> Try it:
What is needed is a word-for-word copy of every record below, minus the pictures.

> Exercise material:
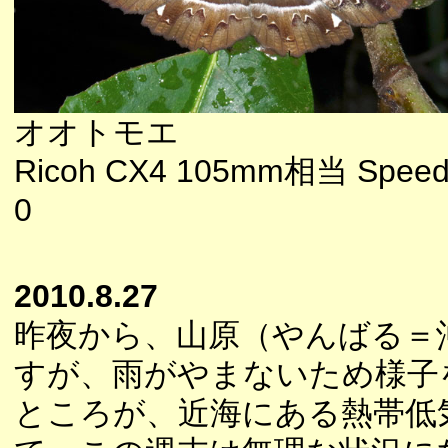
オオトモエ
Ricoh CX4 105mm相当 Speedl
0
2010.8.27
昨夜から、山原（やんばる＝
すが、雨がやまないため様子
ところが、近海にある熱帯低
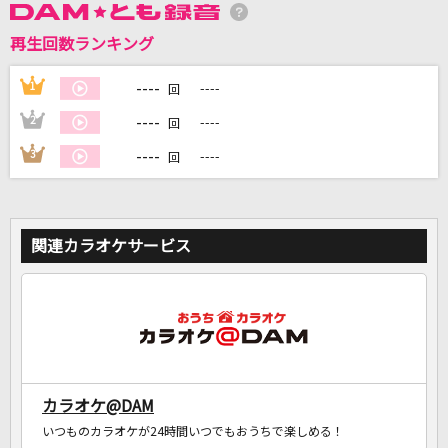
再生回数ランキング
DAMに会員登録・ログインして
カラオケをもっと楽しもう！
----
1
----
回
----
2
----
回
----
3
----
回
自宅でカラオケ歌い放題！
家族や友達と一緒に！練習にも！
関連カラオケサービス
カラオケ@DAM
いつものカラオケが24時間いつでもおうちで楽しめる！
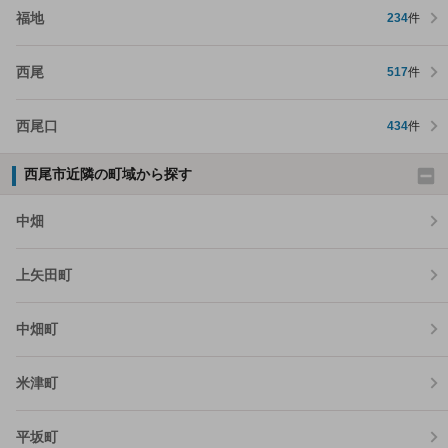
福地
234
件
西尾
517
件
西尾口
434
件
西尾市近隣の町域から探す
中畑
上矢田町
中畑町
米津町
平坂町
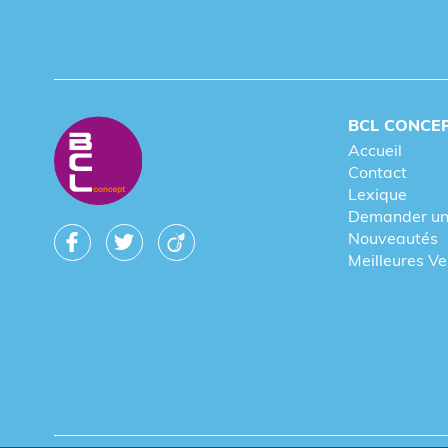
BCL CONCE
Accueil
Contact
Lexique
Demander un
Nouveautés
Meilleures V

> Completed exercise:
オオトモエ
Ricoh CX4 105mm相当 Speedl
0
2010.8.27
昨夜から、山原（やんばる＝
すが、雨がやまないため様子
ところが、近海にある熱帯低
再生回数ランキング
DAMに会員登録・ログインして
カラオケをもっと楽しもう！
----
1
----
回
----
2
----
回
----
3
----
回
自宅でカラオケ歌い放題！
家族や友達と一緒に！練習にも！
関連カラオケサービス
カラオケ@DAM
いつものカラオケが24時間いつでもおうちで楽しめる！
福地
234
件
西尾
517
件
西尾口
434
件
西尾市近隣の町域から探す
中畑
上矢田町
中畑町
米津町
平坂町
BCL CONCE
Accueil
Contact
Lexique
Demander un
Nouveautés
Meilleures V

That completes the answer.